I didn’t answer. Arnie sat up straight, energized to be back in reporter mode, ready to dig again. “There’s more, isn’t there? What is it? Does it have to do with the girl? With Amy? What happened to her?”
I rubbed my eyes and said . . .
IF YOU HAD asked me then, as I sat there in the snow and biting cold of my backyard, I would have said it was the worst moment of my life. And that would have been a ridiculous thing to say, since technically my “life” had only been a couple of days long at that point.

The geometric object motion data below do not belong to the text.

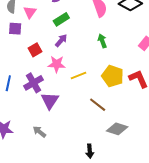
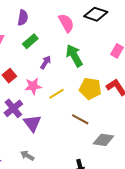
purple arrow: (61, 41) -> (46, 62), moved
green arrow: (102, 41) -> (74, 56), size x1.6

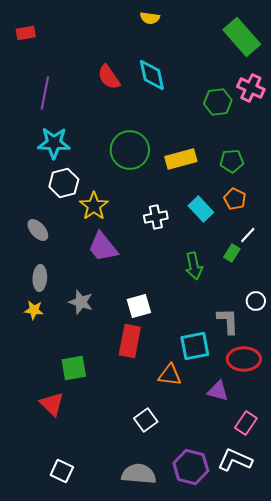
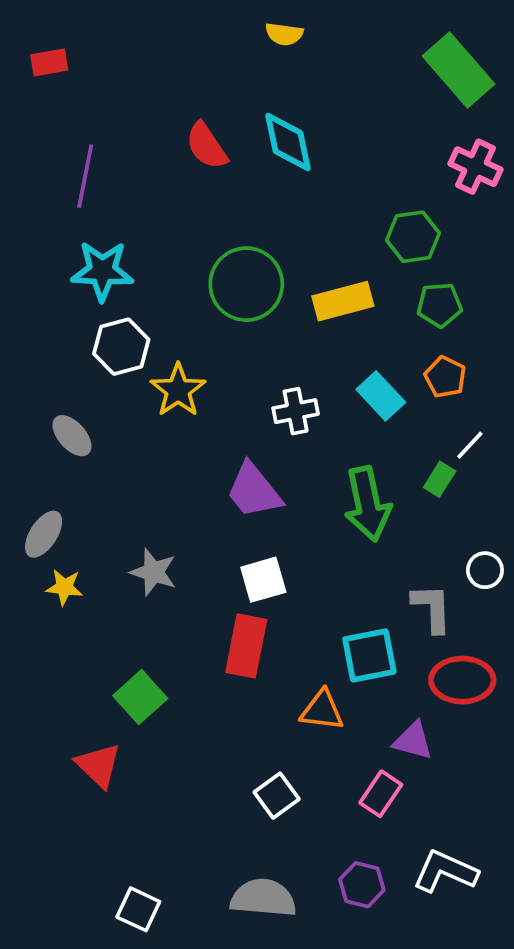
green hexagon: (218, 102) -> (413, 237), moved
purple trapezoid: (103, 247) -> (254, 491), moved
green arrow: (194, 266) -> (368, 504), size x1.4
gray ellipse: (40, 278) -> (44, 534), moved, turned 30
green square: (74, 368) -> (140, 697), turned -32
pink rectangle: (246, 423) -> (381, 794), moved
purple hexagon: (191, 467) -> (362, 885), size x0.7
white square: (62, 471) -> (138, 909), moved

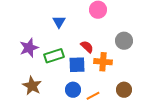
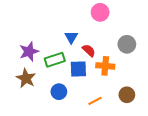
blue triangle: (59, 22) -> (71, 37), moved
brown star: (32, 86) -> (26, 78), moved
blue circle: (73, 90) -> (59, 92), moved

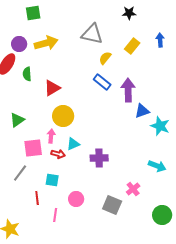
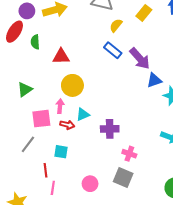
red triangle: (52, 88) -> (61, 56), turned 30
purple arrow: (128, 90) -> (140, 59), turned 140
pink cross: (133, 189) -> (129, 154), moved, turned -32
pink circle: (76, 199) -> (90, 184), moved
pink line: (55, 215) -> (53, 188), moved

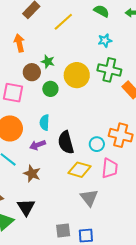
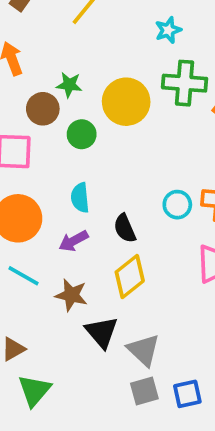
black semicircle: (66, 142) -> (125, 228), size x0.7
cyan circle: (97, 144) -> (177, 205), moved
yellow diamond: (80, 170) -> (130, 276), moved, turned -45
gray triangle: (89, 198) -> (144, 350), moved
black triangle: (26, 207) -> (102, 332), moved

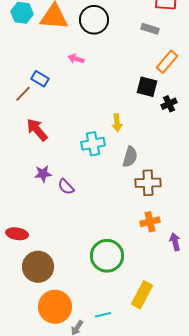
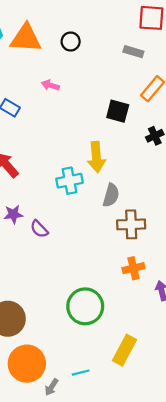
black circle: (94, 20) -> (71, 42), size x0.6
black square: (147, 87) -> (118, 111), moved
yellow arrow: (117, 123) -> (96, 157), size x1.5

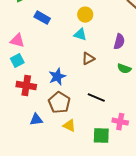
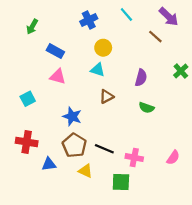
pink triangle: (17, 41) -> (58, 77), moved
blue star: (57, 77) -> (72, 117), turned -30
red cross: (26, 86) -> (27, 142), moved
black line: (96, 98) -> (104, 149), moved
pink cross: (120, 122) -> (134, 158), moved

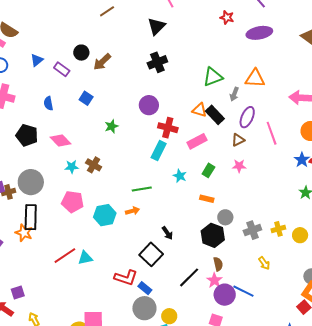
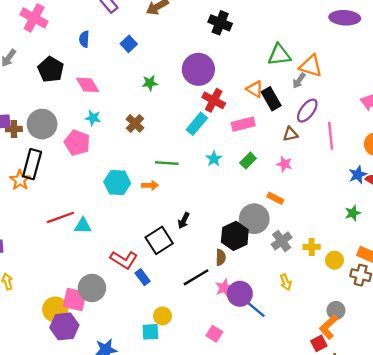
black cross: (157, 62) -> (220, 23), turned 30
orange triangle: (255, 78) -> (311, 66), moved
purple circle: (149, 105) -> (198, 69), size x1.4
brown cross: (94, 165) -> (135, 123), moved
orange rectangle: (207, 199) -> (275, 198), moved
pink pentagon: (73, 202) -> (77, 143), moved
gray circle: (225, 217) -> (254, 219), size x1.6
gray cross: (252, 230) -> (282, 241), turned -30
black arrow: (167, 233) -> (184, 221), turned 48
brown semicircle: (218, 264) -> (221, 257), moved
purple circle: (225, 295) -> (240, 294), moved
gray circle: (144, 308) -> (92, 288), moved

I don’t know how long I sat there looking at my bare foot and the symbol on my toe, with Amy standing a few feet away in a horrified paralysis. I saw John sit on a tree stump and pull out his cigarette-rolling kit, watched him carefully roll one before patting around his pockets for a lighter and realizing he had left it in another universe. He threw the cigarette aside with a curse. That’s when Amy began crying, like a switch had been thrown. Softly at first, her head in her hand, her fingers clawing handfuls of copper hair. She leaned against the toolshed and then she was crying hard, a wretched, coughing sound as her body convulsed with sobs. Little kid–type crying. Jerking, unrestrained and terrible, terrible, terrible.
“Let’s, uh, all go inside . . .” John began, weakly. “Amy, come on.”
She didn’t hear him, her whole body spasming with sobs, a sound like her lungs were having a fistfight. It was truly awful. I closed my eyes and would have plugged my ears, too, but not even that would block it because the very air stank from the sheer awfulness of it all.
John looked long at Amy, then at me. Finally he nodded to himself as if coming to some conclusion and said, “Okay.” He stabbed a finger at Amy.
“Amy,” he said in a voice that was strong and abrupt. “Stand up straight.” She didn’t.